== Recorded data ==
###

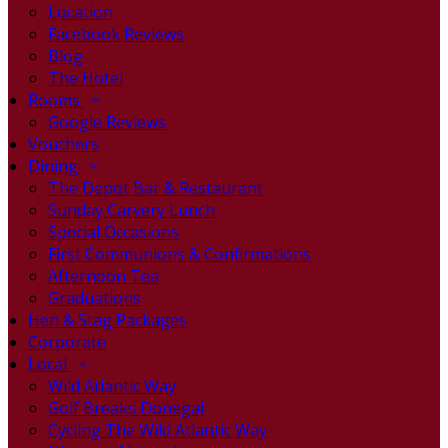
Location
Facebook Reviews
Blog
The Hotel
Rooms
Google Reviews
Vouchers
Dining
The Depot Bar & Restaurant
Sunday Carvery Lunch
Special Occasions
First Communions & Confirmations
Afternoon Tea
Graduations
Hen & Stag Packages
Corporate
Local
Wild Atlantic Way
Golf Breaks Donegal
Cycling The Wild Atlantic Way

###

== Instructions for the task ==
Copy out all the entries exactly. Images stay out of the copy.

== Exercise result ==
Location
Facebook Reviews
Blog
The Hotel
Rooms
Google Reviews
Vouchers
Dining
The Depot Bar & Restaurant
Sunday Carvery Lunch
Special Occasions
First Communions & Confirmations
Afternoon Tea
Graduations
Hen & Stag Packages
Corporate
Local
Wild Atlantic Way
Golf Breaks Donegal
Cycling The Wild Atlantic Way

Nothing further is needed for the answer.